To run a pending task, click the task card on the Kanban board and select Run. Programmatic task execution is not exposed in the public API in this release.

Once running, prompt tasks go to the desktop's AI agent, while command tasks run directly on the desktop's shell.

Task fields

FieldTypeRequiredDescription
type"prompt" or "command"YesHow the task is executed
contentstringYesThe prompt text or shell command
desktopIdstringYesTarget desktop ID
requiresApprovalbooleanNoIf true, task enters "review" status instead of "done"

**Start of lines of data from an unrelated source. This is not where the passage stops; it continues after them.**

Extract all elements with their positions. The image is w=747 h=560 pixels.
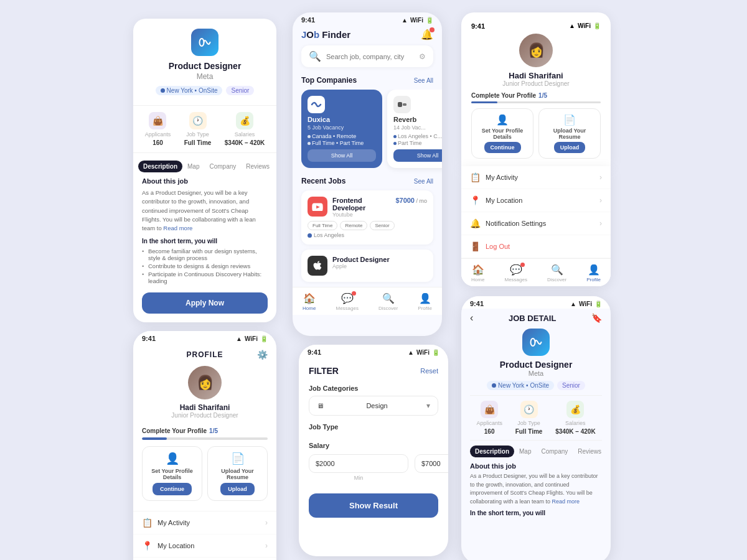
see-all-companies[interactable]: See All	[414, 77, 433, 84]
reverb-show-all-button[interactable]: Show All	[393, 149, 442, 162]
right-avatar: 👩	[519, 34, 553, 67]
notification-icon[interactable]: 🔔	[421, 29, 433, 40]
show-result-button[interactable]: Show Result	[309, 493, 438, 518]
salary-min-input[interactable]	[309, 454, 408, 473]
tag-fulltime: Full Time	[308, 221, 337, 230]
jd-tab-company[interactable]: Company	[536, 446, 573, 457]
filter-time: 9:41	[308, 348, 321, 356]
applicants-icon: 👜	[149, 112, 166, 129]
salary-max-input[interactable]	[415, 454, 448, 473]
rp-discover-icon: 🔍	[551, 264, 563, 276]
tab-description[interactable]: Description	[138, 161, 182, 172]
jd-level-tag: Senior	[557, 381, 585, 390]
see-all-jobs[interactable]: See All	[414, 178, 433, 185]
rp-menu-activity[interactable]: 📋 My Activity ›	[461, 166, 611, 189]
tab-map[interactable]: Map	[182, 161, 204, 172]
rp-nav-home[interactable]: 🏠 Home	[471, 264, 484, 282]
home-icon: 🏠	[303, 292, 316, 304]
job-title: Product Designer	[169, 61, 242, 71]
nav-messages[interactable]: 💬 Messages	[336, 292, 358, 311]
tab-reviews[interactable]: Reviews	[241, 161, 275, 172]
chevron-right-icon: ›	[599, 196, 602, 205]
jd-stat-applicants: 👜 Applicants 160	[476, 401, 502, 435]
menu-item-location[interactable]: 📍 My Location ›	[133, 534, 276, 558]
about-title: About this job	[142, 177, 268, 185]
profile-name: Hadi Sharifani	[133, 403, 276, 412]
rp-card-resume: 📄 Upload Your Resume Upload	[538, 108, 601, 159]
rp-continue-button[interactable]: Continue	[484, 142, 521, 153]
nav-profile[interactable]: 👤 Profile	[418, 292, 432, 311]
discover-label: Discover	[378, 306, 398, 311]
rp-menu-location[interactable]: 📍 My Location ›	[461, 189, 611, 212]
jobtype-icon: 🕐	[189, 112, 207, 129]
cp-progress-bar	[142, 437, 268, 440]
profile-status-icons: ▲WiFi🔋	[236, 335, 268, 342]
jd-about-title: About this job	[470, 462, 602, 470]
filter-icon[interactable]: ⚙	[419, 52, 426, 61]
duxica-show-all-button[interactable]: Show All	[308, 149, 376, 162]
tab-company[interactable]: Company	[204, 161, 241, 172]
right-profile-status: 9:41 ▲WiFi🔋	[471, 22, 601, 34]
continue-button[interactable]: Continue	[153, 483, 192, 495]
rp-nav-messages[interactable]: 💬 Messages	[504, 264, 527, 282]
search-input[interactable]	[326, 53, 414, 60]
top-companies-header: Top Companies See All	[293, 73, 442, 90]
rp-upload-button[interactable]: Upload	[554, 142, 586, 153]
upload-button[interactable]: Upload	[220, 483, 255, 495]
filter-reset-button[interactable]: Reset	[420, 367, 438, 375]
filter-status: 9:41 ▲WiFi🔋	[299, 345, 448, 357]
cp-cards: 👤 Set Your Profile Details Continue 📄 Up…	[142, 446, 268, 501]
jd-read-more[interactable]: Read more	[552, 498, 580, 505]
job-item-frontend[interactable]: Frontend Developer Youtube $7000 / mo Fu…	[301, 190, 433, 245]
apply-now-button[interactable]: Apply Now	[142, 292, 268, 314]
recent-jobs-title: Recent Jobs	[301, 177, 345, 185]
svg-point-0	[200, 39, 204, 46]
rp-cards: 👤 Set Your Profile Details Continue 📄 Up…	[471, 108, 601, 166]
location-label: My Location	[157, 542, 194, 549]
youtube-logo	[308, 197, 327, 217]
jd-tab-map[interactable]: Map	[514, 446, 536, 457]
menu-item-activity[interactable]: 📋 My Activity ›	[133, 511, 276, 534]
rp-menu-logout[interactable]: 🚪 Log Out	[461, 235, 611, 258]
jd-tab-reviews[interactable]: Reviews	[573, 446, 606, 457]
upload-icon: 📄	[231, 452, 245, 465]
company-card-reverb[interactable]: Reverb 14 Job Vac... Los Angeles • C... …	[387, 90, 442, 168]
level-tag: Senior	[226, 86, 254, 95]
jd-company: Meta	[470, 370, 602, 377]
stat-salaries: 💰 Salaries $340K – 420K	[225, 112, 265, 146]
nav-home[interactable]: 🏠 Home	[303, 292, 316, 311]
rp-nav-discover[interactable]: 🔍 Discover	[547, 264, 566, 282]
job-categories-dropdown[interactable]: 🖥 Design ▾	[309, 396, 438, 416]
rp-nav-profile[interactable]: 👤 Profile	[586, 264, 601, 282]
right-menu-card: 📋 My Activity › 📍 My Location › 🔔 Notifi…	[461, 166, 611, 286]
chevron-down-icon: ▾	[426, 401, 430, 410]
rp-home-icon: 🏠	[472, 264, 484, 276]
finder-time: 9:41	[301, 16, 315, 24]
read-more-link[interactable]: Read more	[163, 225, 192, 231]
jd-tab-description[interactable]: Description	[470, 446, 514, 457]
back-button[interactable]: ‹	[470, 312, 473, 324]
discover-icon: 🔍	[382, 292, 395, 304]
company-card-duxica[interactable]: Duxica 5 Job Vacancy Canada • Remote Ful…	[301, 90, 382, 168]
job-categories-section: Job Categories 🖥 Design ▾	[299, 381, 448, 419]
jd-shortterm-title: In the short term, you will	[470, 510, 602, 516]
gear-icon[interactable]: ⚙️	[257, 350, 268, 360]
job-item-product-designer[interactable]: Product Designer Apple	[301, 250, 433, 282]
cp-upload-label: Upload Your Resume	[213, 468, 262, 480]
reverb-location: Los Angeles • C...	[393, 133, 442, 139]
svg-rect-1	[398, 102, 402, 107]
bookmark-icon[interactable]: 🔖	[591, 313, 602, 323]
nav-discover[interactable]: 🔍 Discover	[378, 292, 398, 311]
list-item: Contribute to designs & design reviews	[142, 262, 268, 270]
frontend-location: Los Angeles	[308, 232, 427, 238]
finder-status-icons: ▲WiFi🔋	[402, 17, 433, 24]
rp-notifications-label: Notification Settings	[486, 220, 546, 227]
home-label: Home	[303, 306, 316, 311]
rp-menu-notifications[interactable]: 🔔 Notification Settings ›	[461, 212, 611, 235]
location-icon: 📍	[142, 541, 153, 551]
jd-phone-status: 9:41 ▲WiFi🔋	[461, 296, 611, 309]
job-type-label: Job Type	[309, 423, 438, 431]
filter-phone: 9:41 ▲WiFi🔋 FILTER Reset Job Categories …	[299, 345, 448, 556]
duxica-location: Canada • Remote	[308, 133, 376, 139]
rp-notification-icon: 🔔	[470, 218, 481, 228]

Creating tasks programmatically

Programmatic task creation is not exposed in the public API in this release. Create and run tasks from the dashboard.

Batch workflows

You can create several tasks targeting different desktops from the dashboard and then run them together or one at a time:

  1. Create all tasks from Mission Control (they start in "pending")
  2. Run them one by one, or fire them all at once
  3. Watch progress on the Kanban board or in the activity stream

If approval gates are on, each task pauses at "review" so you can check the result before it finalizes. See Approval workflow for details.

Tips

  • Prompt tasks work well for open-ended work where the agent needs to figure out the approach.
  • Command tasks work well for deterministic operations where you know the exact command.
  • Specific prompts get better results. "Install nginx and configure a reverse proxy for port 3000" works better than "set up the server."
  • For long-running commands, check the activity stream for real-time progress.